I've been an atheist less than a year, and I have to say that it has been one of the loneliest of my life. Even surrounded by people, I have never felt more intellectually alone. The closest thing that I have to spirituality is an awed feeling of the universe, its beauty, and our place in it. But yet I'm not surrounded by anyone that I can physically see or touch to share that feeling of awe with, without invoking a god that I do not believe exists. There is no way that I can, or would, go back to believing in the Christian god, or any other god, but when I did believe, at least in some way I felt that it tied me to those around me. Believing in a god, even a fictional one, gave me hope and the feeling that someone was always there when I needed to talk...Of course, it also helped to intellectually cripple me by providing "God dunnit" as the answer for everything I didn't understand, and caused me so much emotional stress that I was constantly asking for forgiveness for everything that I thought God wouldn't like. I guess it wasn't so much a haven as a prison that I talked myself into trying to love.
I love it that we have online places such as ThinkAtheist that we can go to to interact when we can't with the people around us, but at times like this I still feel really lonely. I go to school in Carrollton, Ga, and I haven't met any other atheists (or other people) that I can genuinely talk to who critically thinks about what they say. One of my roommates is a Christian, and she said a funny thing to me yesterday. While we were watching a Christmas special, she started talking about how her brother (who's in another sect of Christianity) didn't believe in the biblical Christmas story of Jesus, or even that Jesus existed, and by the look she gave me, I could tell that she thought that was ridiculous. Although I didn't say anything but just smiled, I've told her before that I was an atheist, but I don't think that she was listening because then she said that she had to believe in something. She said that even if the story was fictional, she'd rather believe than not because she had to believe in something (and I think that she mentioned that it gave her hope). Then she said the part which bothered me, which was that atheists bothered her (presumably because she doesn't understand how people can live without gods I guess).
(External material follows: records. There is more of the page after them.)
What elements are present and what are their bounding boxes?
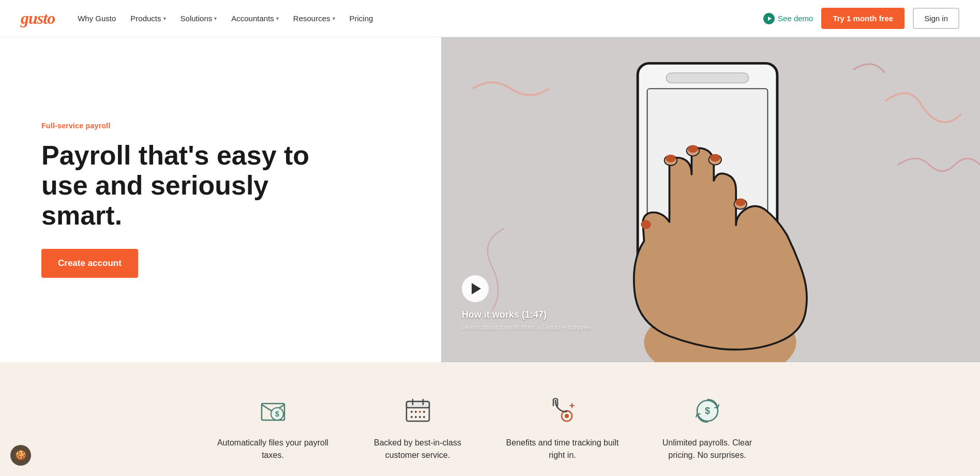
hero-left: Full-service payroll Payroll that's easy…: [0, 37, 441, 362]
feature-pricing: $ Unlimited payrolls. Clear pricing. No …: [635, 393, 780, 462]
pricing-icon: $: [691, 393, 724, 426]
chevron-down-icon: ▾: [276, 16, 279, 21]
calendar-icon: [401, 393, 434, 426]
nav-item-accountants[interactable]: Accountants ▾: [225, 10, 285, 27]
svg-point-25: [423, 411, 425, 413]
svg-point-29: [423, 416, 425, 418]
logo-text: gusto: [21, 9, 55, 27]
feature-payroll-taxes: $ Automatically files your payroll taxes…: [201, 393, 345, 462]
nav-item-products[interactable]: Products ▾: [124, 10, 172, 27]
hero-section: Full-service payroll Payroll that's easy…: [0, 37, 980, 362]
feature-benefits: Benefits and time tracking built right i…: [490, 393, 635, 462]
svg-point-13: [666, 155, 676, 162]
play-button[interactable]: [462, 275, 489, 302]
svg-point-24: [419, 411, 421, 413]
svg-rect-3: [666, 73, 748, 83]
svg-point-14: [641, 220, 651, 229]
create-account-button[interactable]: Create account: [41, 249, 138, 278]
logo[interactable]: gusto: [21, 9, 55, 28]
svg-rect-19: [406, 401, 429, 408]
main-nav: gusto Why Gusto Products ▾ Solutions ▾ A…: [0, 0, 980, 37]
nav-item-pricing[interactable]: Pricing: [343, 10, 380, 27]
chevron-down-icon: ▾: [214, 16, 217, 21]
nav-actions: See demo Try 1 month free Sign in: [763, 8, 959, 29]
nav-item-resources[interactable]: Resources ▾: [287, 10, 341, 27]
svg-point-27: [415, 416, 417, 418]
video-play-overlay: How it works (1:47) Learn about payroll …: [462, 275, 593, 331]
svg-text:$: $: [704, 406, 710, 416]
svg-point-10: [735, 199, 746, 206]
benefits-icon: [546, 393, 579, 426]
signin-button[interactable]: Sign in: [913, 8, 959, 29]
nav-item-solutions[interactable]: Solutions ▾: [174, 10, 223, 27]
feature-customer-service: Backed by best-in-class customer service…: [345, 393, 490, 462]
see-demo-link[interactable]: See demo: [763, 13, 813, 24]
svg-point-28: [419, 416, 421, 418]
svg-point-22: [411, 411, 413, 413]
nav-item-why-gusto[interactable]: Why Gusto: [71, 10, 122, 27]
nav-links: Why Gusto Products ▾ Solutions ▾ Account…: [71, 10, 763, 27]
svg-point-26: [411, 416, 413, 418]
feature-text-2: Backed by best-in-class customer service…: [361, 437, 475, 462]
video-subtitle: Learn about payroll from a Gusto employe…: [462, 323, 593, 331]
try-free-button[interactable]: Try 1 month free: [821, 8, 904, 29]
svg-point-11: [710, 154, 720, 162]
hero-title: Payroll that's easy to use and seriously…: [41, 140, 331, 231]
payroll-tax-icon: $: [257, 393, 290, 426]
video-title: How it works (1:47): [462, 309, 593, 320]
svg-point-12: [688, 145, 698, 153]
svg-point-31: [565, 414, 569, 418]
feature-text-3: Benefits and time tracking built right i…: [506, 437, 620, 462]
chevron-down-icon: ▾: [163, 16, 166, 21]
chevron-down-icon: ▾: [333, 16, 335, 21]
play-icon: [763, 13, 775, 24]
svg-point-23: [415, 411, 417, 413]
features-section: $ Automatically files your payroll taxes…: [0, 362, 980, 476]
feature-text-1: Automatically files your payroll taxes.: [216, 437, 330, 462]
svg-text:$: $: [275, 410, 279, 418]
feature-text-4: Unlimited payrolls. Clear pricing. No su…: [651, 437, 764, 462]
hero-video[interactable]: How it works (1:47) Learn about payroll …: [441, 37, 980, 362]
hero-label: Full-service payroll: [41, 122, 410, 130]
cookie-button[interactable]: 🍪: [10, 445, 31, 466]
Just for once I'd like to meet someone who's open-minded enough to envision a life without any gods, and who has critically thought about what they believe and why. I'm kind of a loner, but I would at least like to meet one person in my area who doesn't make me feel like my life should feel empty without a god hovering over me telling me every little thing I should do. I was a Christian. I rejected it for good reasons, not over some traumatic event in my life or anything. I rejected it using reason, but I feel like I'm being penalized for not buying into believing without evidence.
Does anyone else feel like this, or have a situation like this?